* _Exercise_
Here are records with pictures in them. Copy all of them exactly and leave the pictures out.

*-*-*

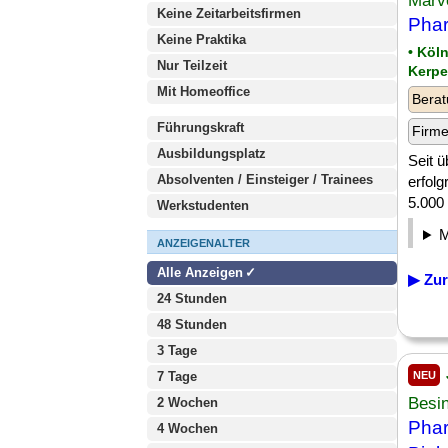
Marv
Keine Zeitarbeitsfirmen
Phar
Keine Praktika
• Köl
Nur Teilzeit
Kerpe
Mit Homeoffice
Berat
Führungskraft
Firm
Ausbildungsplatz
Seit 
Absolventen / Einsteiger / Trainees
erfolg
5.000 
Werkstudenten
ANZEIGENALTER
Alle Anzeigen
▶ Zur
24 Stunden
48 Stunden
3 Tage
7 Tage
NEU
Besi
2 Wochen
Phar
4 Wochen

*-*-*

* _Answer space_
Marv
Keine Zeitarbeitsfirmen
Phar
Keine Praktika
• Köl
Nur Teilzeit
Kerpe
Mit Homeoffice
Berat
Führungskraft
Firm
Ausbildungsplatz
Seit 
Absolventen / Einsteiger / Trainees
erfolg
5.000 
Werkstudenten
ANZEIGENALTER
Alle Anzeigen
▶ Zur
24 Stunden
48 Stunden
3 Tage
7 Tage
NEU
Besi
2 Wochen
Phar
4 Wochen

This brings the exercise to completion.